For experiments performed at University of Calgary, all methods for animal care and use were approved by the University of Calgary Animal Care and Use Committee and were in accordance with the National Institutes of Health Guide for the Care and Use of Laboratory Animals. For experiments at HHMI Janelia Research Campus, all surgical and experimental procedures were in accordance with protocols approved by the HHMI Janelia Research Campus Institutional Animal Care and Use Committee and Institutional Biosafety Committee.

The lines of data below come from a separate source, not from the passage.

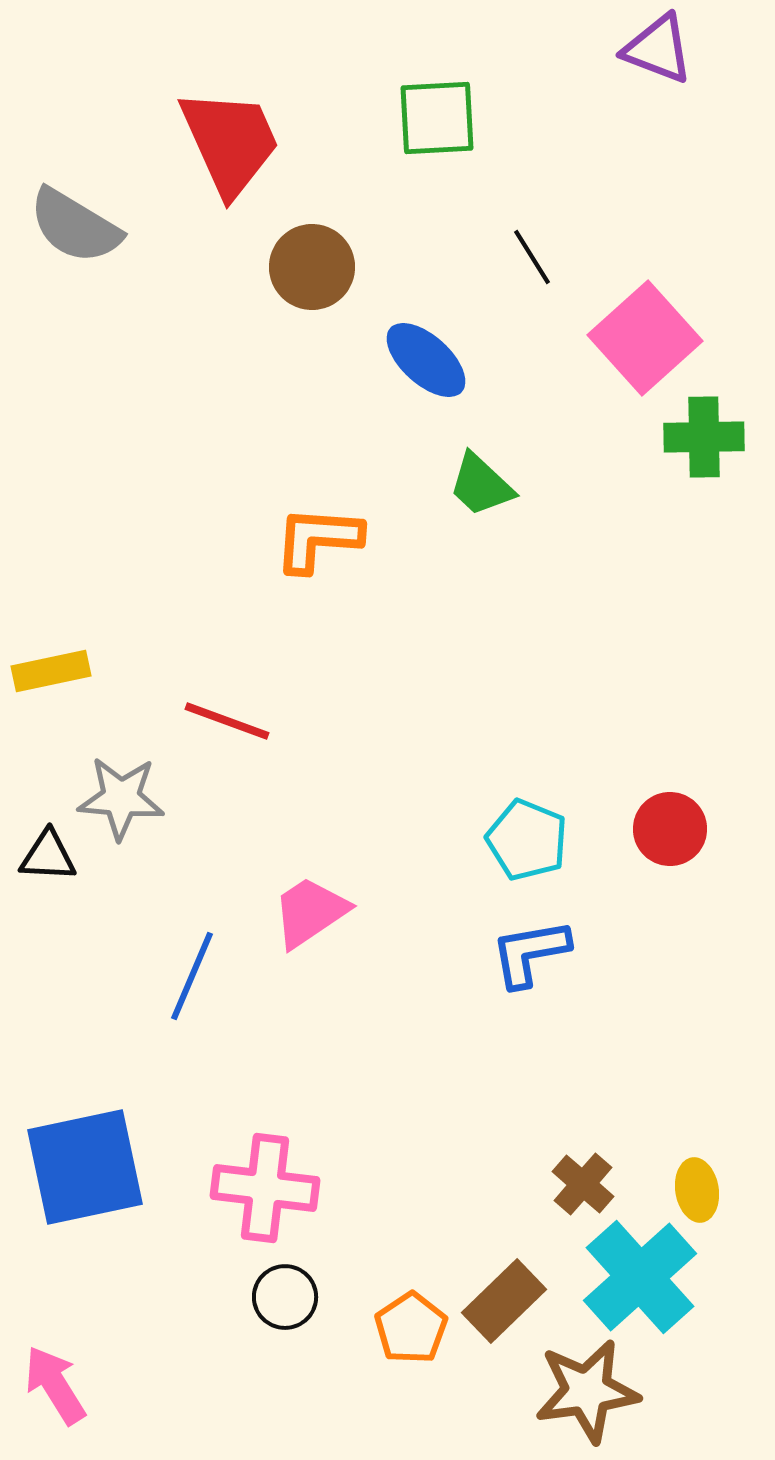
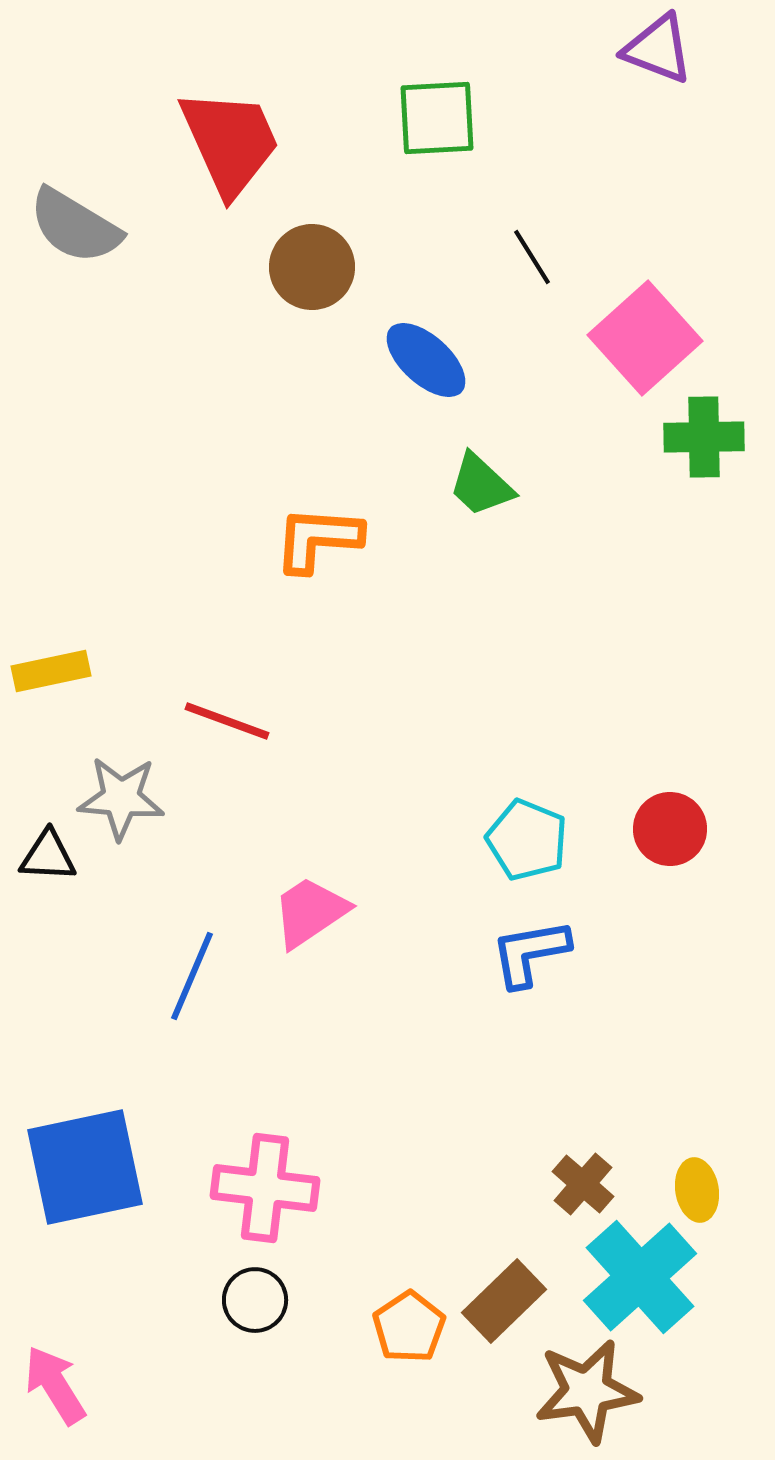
black circle: moved 30 px left, 3 px down
orange pentagon: moved 2 px left, 1 px up
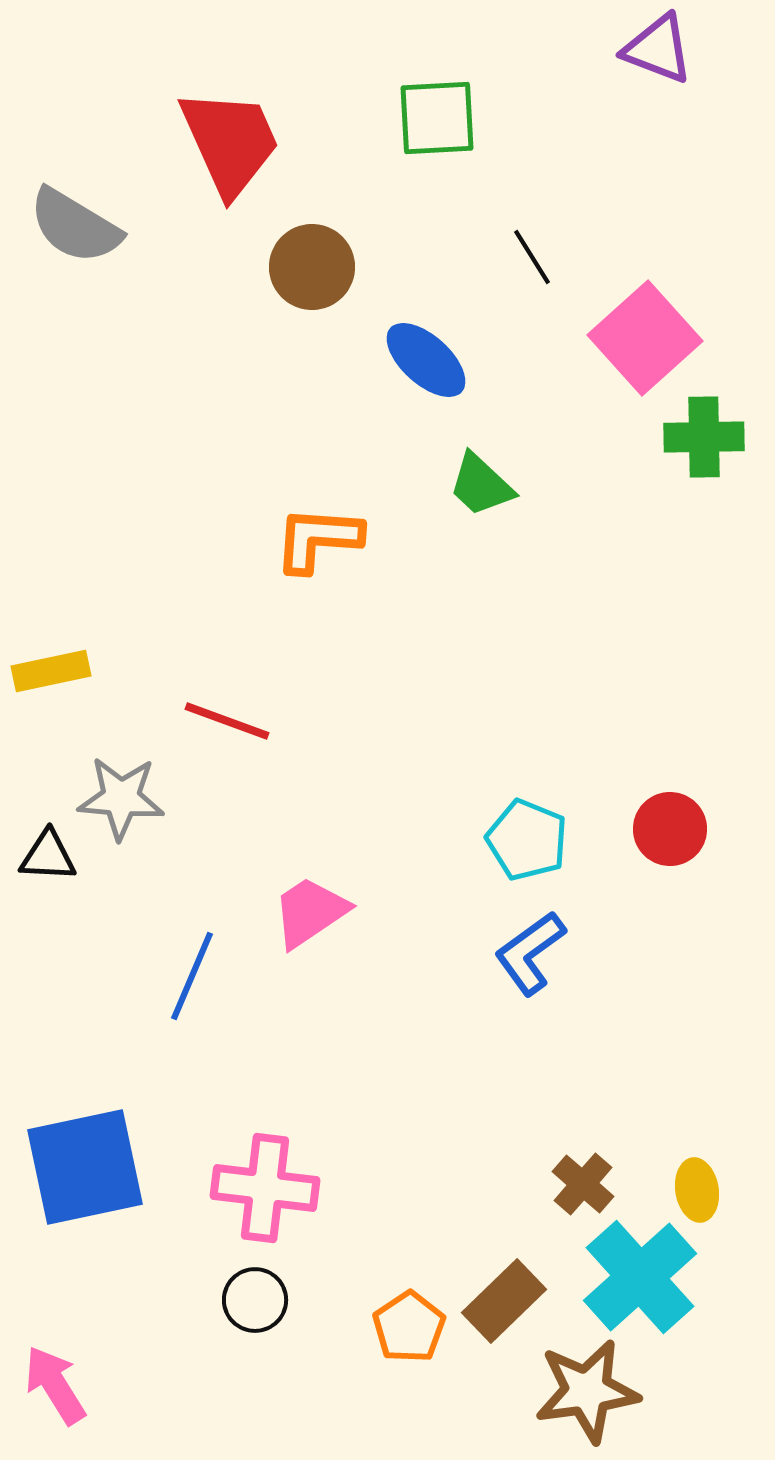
blue L-shape: rotated 26 degrees counterclockwise
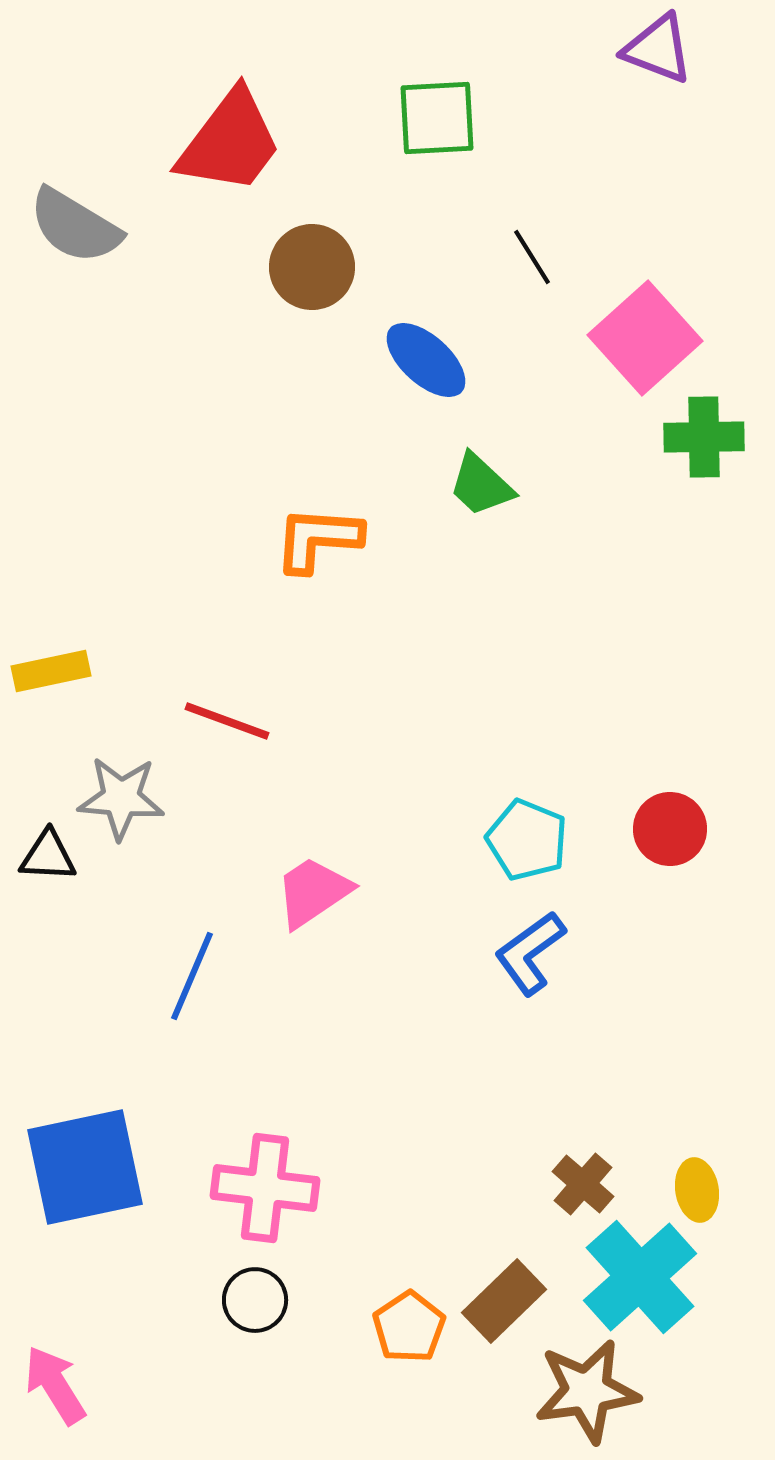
red trapezoid: rotated 61 degrees clockwise
pink trapezoid: moved 3 px right, 20 px up
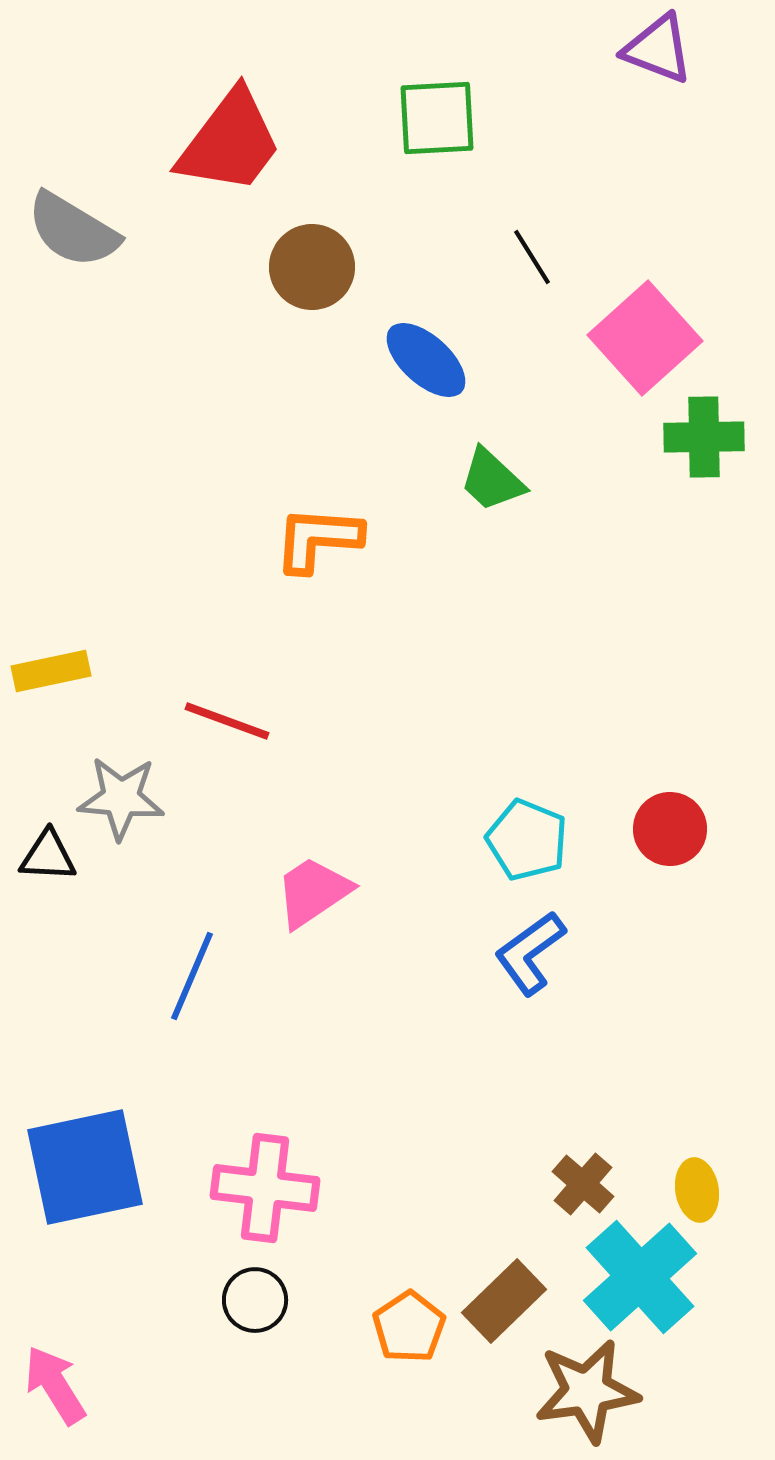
gray semicircle: moved 2 px left, 4 px down
green trapezoid: moved 11 px right, 5 px up
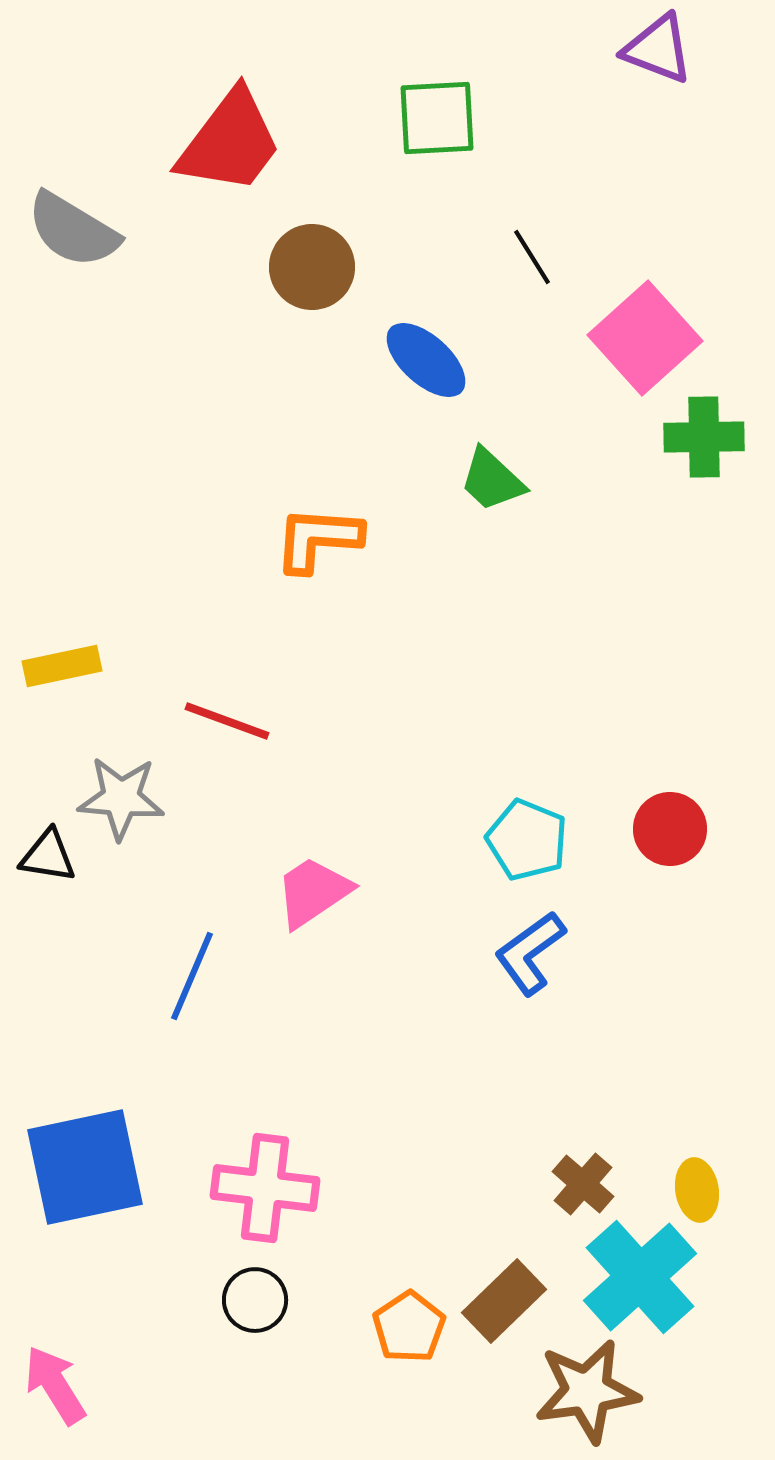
yellow rectangle: moved 11 px right, 5 px up
black triangle: rotated 6 degrees clockwise
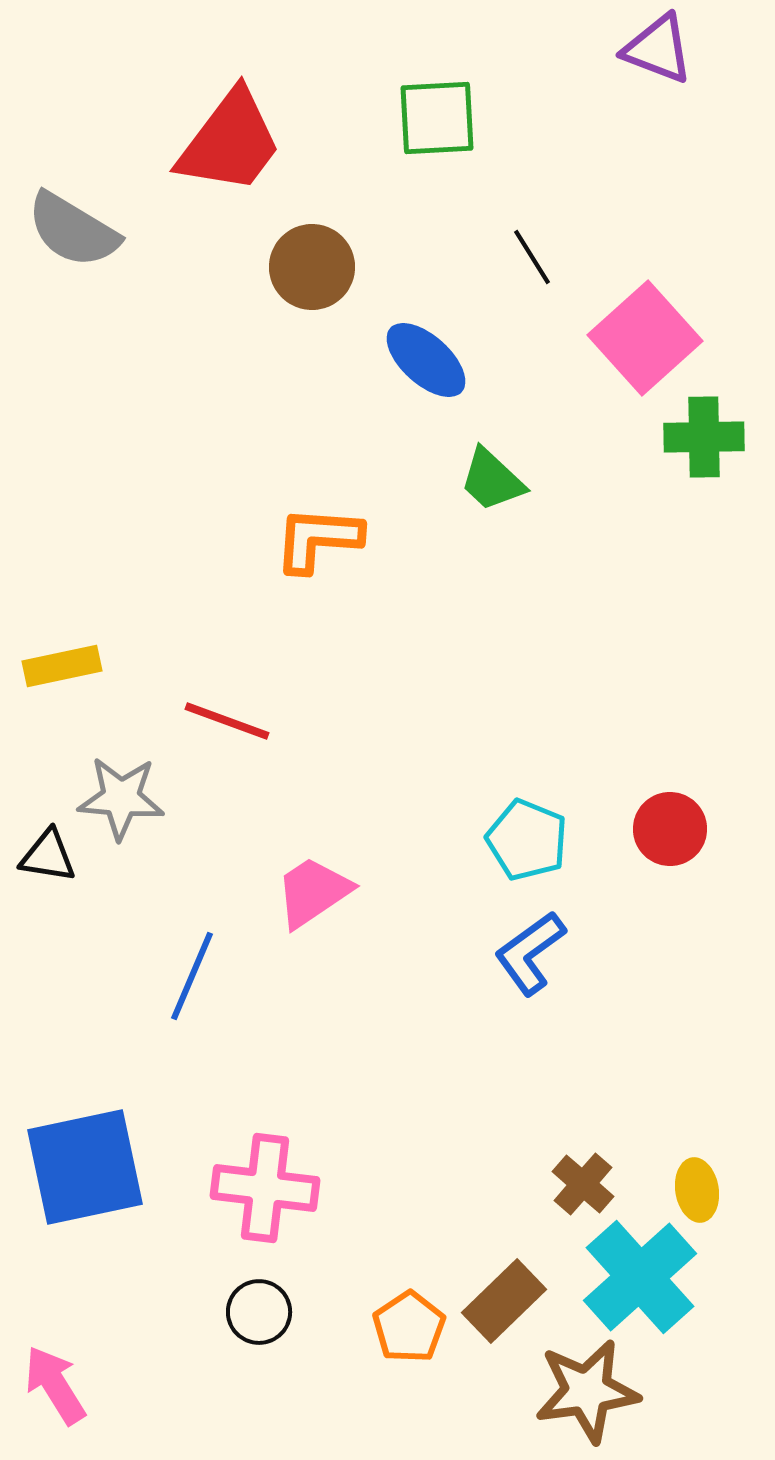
black circle: moved 4 px right, 12 px down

Statistics and reproducibility

All data are expressed as mean ± s.d. or mean ± s.e.m., as specified in figure legends. Box plots with and without notches are used for Figs. 4b, c, 3d, e, and 5d, respectively. In these plots, the horizontal line is the median; the top and bottom of the notch denote the 95% confidence interval of the median; the top and bottom horizontal lines are the 25th and 75th percentiles for the data; and the whiskers extend one standard deviation range from the mean represented as black filled circle. Sample sizes (n) are listed with each experiment. No samples were excluded from analysis and all experiments were reproducible. In photobleaching experiments, group differences were analyzed using one-way ANOVA (Igor Pro 8). In eLACCO1.1 imaging (Fig. 3e) and brain slice experiments, the significant differences were analyzed using Student’s t-test (Graphpad Prism). Microsoft Excel software was used to plot for Figs. 1b, c, 2a, b, d, and 6c, f.

Reporting summary

Further information on research design is available in the Nature Research Reporting Summary linked to this article.